Repeat the records below exactly as they appear, leaving out any pictures.

==========

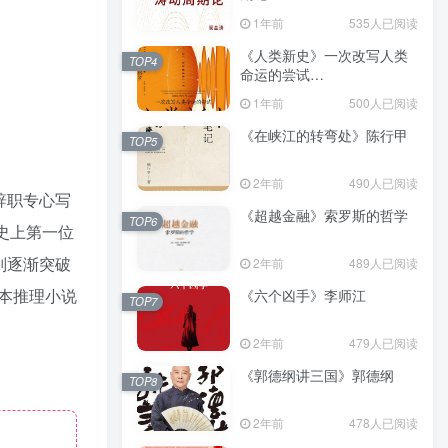
（epub+mobi+azw3+pdf）
1年前
535人已阅读
《人类新史》一次改写人类
TOP4
命运的尝试
（epub+mobi+azw3+pdf）
1年前
500人已阅读
《在峡江的转弯处》陈行甲
TOP5
2年前
490人已阅读
辞职专心写
《超越金融》索罗斯的哲学
TOP6
为史上第一位
则逐渐突破
2年前
489人已阅读
本推理小说
《六个凶手》李师江
TOP7
2年前
479人已阅读
《郭德纲讲三国》郭德纲
TOP8
2年前
478人已阅读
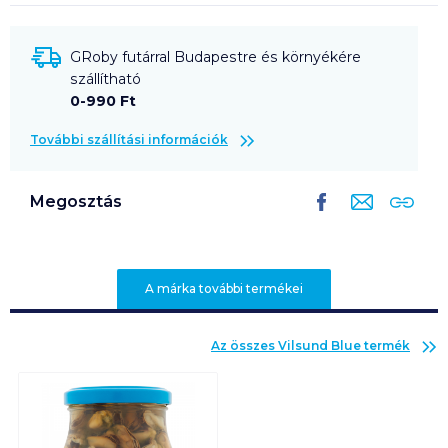
GRoby futárral Budapestre és környékére
szállítható
0-990 Ft
További szállítási információk
Megosztás
A márka további termékei
Az összes
Vilsund Blue
termék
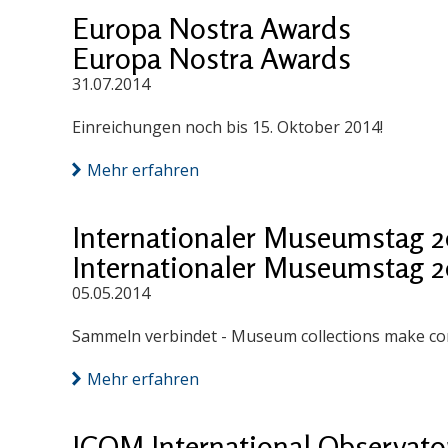
Europa Nostra Awards
Europa Nostra Awards
31.07.2014
Einreichungen noch bis 15. Oktober 2014!
Mehr erfahren
Internationaler Museumstag 2
Internationaler Museumstag 2
05.05.2014
Sammeln verbindet - Museum collections make co
Mehr erfahren
ICOM International Observatory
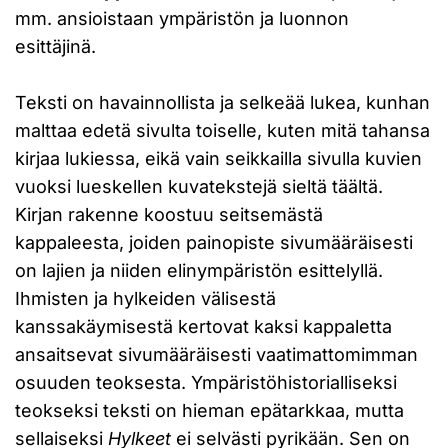
mm. ansioistaan ympäristön ja luonnon
esittäjinä.
Teksti on havainnollista ja selkeää lukea, kunhan
malttaa edetä sivulta toiselle, kuten mitä tahansa
kirjaa lukiessa, eikä vain seikkailla sivulla kuvien
vuoksi lueskellen kuvatekstejä sieltä täältä.
Kirjan rakenne koostuu seitsemästä
kappaleesta, joiden painopiste sivumääräisesti
on lajien ja niiden elinympäristön esittelyllä.
Ihmisten ja hylkeiden välisestä
kanssakäymisestä kertovat kaksi kappaletta
ansaitsevat sivumääräisesti vaatimattomimman
osuuden teoksesta. Ympäristöhistorialliseksi
teokseksi teksti on hieman epätarkkaa, mutta
sellaiseksi
Hylkeet
ei selvästi pyrikään. Sen on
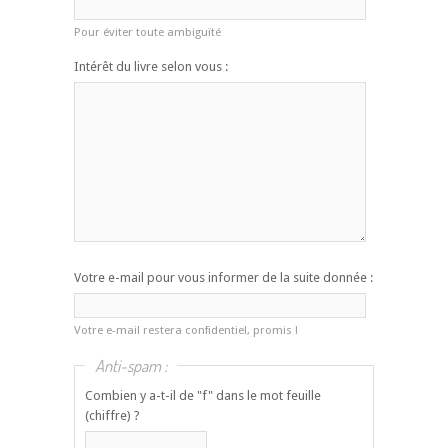
Pour éviter toute ambiguïté
Intérêt du livre selon vous :
Votre e-mail pour vous informer de la suite donnée :
Votre e-mail restera confidentiel, promis !
Anti-spam :
Combien y a-t-il de "f" dans le mot feuille
(chiffre) ?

==========

**TASK ANSWER:**
（epub+mobi+azw3+pdf）
1年前
535人已阅读
《人类新史》一次改写人类
TOP4
命运的尝试
（epub+mobi+azw3+pdf）
1年前
500人已阅读
《在峡江的转弯处》陈行甲
TOP5
2年前
490人已阅读
辞职专心写
《超越金融》索罗斯的哲学
TOP6
为史上第一位
则逐渐突破
2年前
489人已阅读
本推理小说
《六个凶手》李师江
TOP7
2年前
479人已阅读
《郭德纲讲三国》郭德纲
TOP8
2年前
478人已阅读
GRoby futárral Budapestre és környékére
szállítható
0-990 Ft
További szállítási információk
Megosztás
A márka további termékei
Az összes
Vilsund Blue
termék
Europa Nostra Awards
Europa Nostra Awards
31.07.2014
Einreichungen noch bis 15. Oktober 2014!
Mehr erfahren
Internationaler Museumstag 2
Internationaler Museumstag 2
05.05.2014
Sammeln verbindet - Museum collections make co
Mehr erfahren
ICOM International Observatory
mm. ansioistaan ympäristön ja luonnon
esittäjinä.
Teksti on havainnollista ja selkeää lukea, kunhan
malttaa edetä sivulta toiselle, kuten mitä tahansa
kirjaa lukiessa, eikä vain seikkailla sivulla kuvien
vuoksi lueskellen kuvatekstejä sieltä täältä.
Kirjan rakenne koostuu seitsemästä
kappaleesta, joiden painopiste sivumääräisesti
on lajien ja niiden elinympäristön esittelyllä.
Ihmisten ja hylkeiden välisestä
kanssakäymisestä kertovat kaksi kappaletta
ansaitsevat sivumääräisesti vaatimattomimman
osuuden teoksesta. Ympäristöhistorialliseksi
teokseksi teksti on hieman epätarkkaa, mutta
sellaiseksi
Hylkeet
ei selvästi pyrikään. Sen on
Pour éviter toute ambiguïté
Intérêt du livre selon vous :
Votre e-mail pour vous informer de la suite donnée :
Votre e-mail restera confidentiel, promis !
Anti-spam :
Combien y a-t-il de "f" dans le mot feuille
(chiffre) ?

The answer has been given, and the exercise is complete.